13 Healthy Foods To Eat When You Are Pregnant

Maintaining a healthy diet during pregnancy is very important.

During this time, your body needs additional nutrients, vitamins and minerals 

Dairy Products

Dairy products, especially yogurt, are a great choice for pregnant women. They help you meet increased protein and calcium needs. Probiotics may also help reduce the risk of complications.

Legumes

This group of food includes lentils, peas, beans, chickpeas, soybeans and peanuts.

Legumes are great sources of folate, fiber and many other nutrients. Folate is a very important nutrient during pregnancy and may reduce the risk of some birth defects and diseases.

Sweet Potatoes

Sweet potatoes are an excellent source of beta-carotene, which your body transforms into vitamin A. Vitamin A is important for the growth and differentiation of cells in your growing fetus.

Salmon

Salmon contains the essential omega-3 fatty acids EPA and DHA, which are important for brain and eye development in your growing baby. It’s also a natural source of vitamin D.

Eggs

Whole eggs are incredibly nutritious and a great way to increase your overall nutrient intake. They also contain choline, an essential nutrient for brain health and development.

Broccoli and Dark, Leafy Greens

Broccoli and leafy greens contain most of the nutrients that pregnant women need. They’re also rich in fiber, which may help prevent or treat constipation.

Lean Meat

Lean meat is a good source of high-quality protein. Beef and pork are also rich in iron, choline and B vitamins, all of which are important nutrients during pregnancy.

Fish Liver Oil

A single serving (one tablespoon or 15 ml) of fish liver oil provides more than the required amount of omega-3 fatty acids, vitamin D and vitamin A. Fish liver oil may be particularly important for women who don’t eat seafood.

Berries

Berries contain water, carbs, vitamin C, fiber, vitamins, antioxidants and plant compounds. They may help pregnant women increase their nutrient and water intake.

Whole Grains

Whole grains are packed with fiber, vitamins and plant compounds. They’re also rich in B vitamins, fiber and magnesium — all of which pregnant women need.

Avocados

Avocados contain high amounts of monounsaturated fatty acids, fiber, folate and potassium. They may help improve fetal health and relieve leg cramps that are common in pregnant women.

Dried Fruit

Dried fruit may be highly beneficial for pregnant women since they are small and nutrient-dense. Just make sure to limit your portions and avoid candied varieties, to prevent excess sugar intake.

Water

Drinking water is important as your blood volume increases during pregnancy. Adequate hydration may also help prevent constipation and urinary tract infections.

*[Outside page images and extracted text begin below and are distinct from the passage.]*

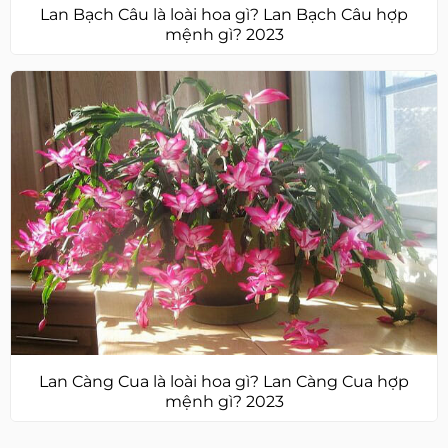
Lan Bạch Câu là loài hoa gì? Lan Bạch Câu hợp
mệnh gì? 2023
Lan Càng Cua là loài hoa gì? Lan Càng Cua hợp
mệnh gì? 2023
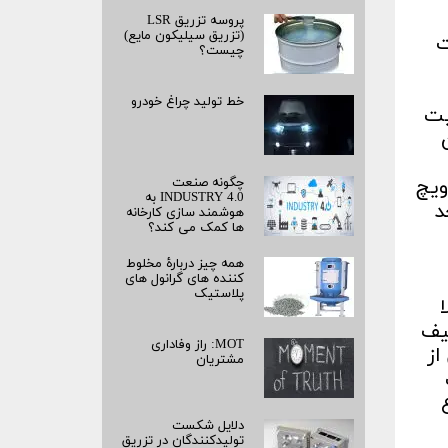
پروسه تزریق LSR
(تزریق سیلیکون مایع)
ت
چیست؟
خط تولید چراغ خودرو
اصیت
ویچ
چگونه صنعت
INDUSTRY 4.0 به
د
هوشمند سازی کارخانه
ها کمک می کند؟
همه چیز دربارۀ مخلوط
کننده های گرانول های
پلاستیک
یف
MOT: راز وفاداری
از
مشتریان
دلایل شکست
تولیدکنندگان در تزریق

What you eat during pregnancy affects your energy and well-being.

It may also directly affect the health and development of your baby.

Since calorie and nutrient needs are increased, it’s very important that you choose nutrient-dense, healthy foods.

Gaining weight during pregnancy is normal, but it’s important to gain it in a healthy way. This benefits you, your baby and your health after the pregnancy.

This list should be a good start towards a healthy, well-nourished pregnancy.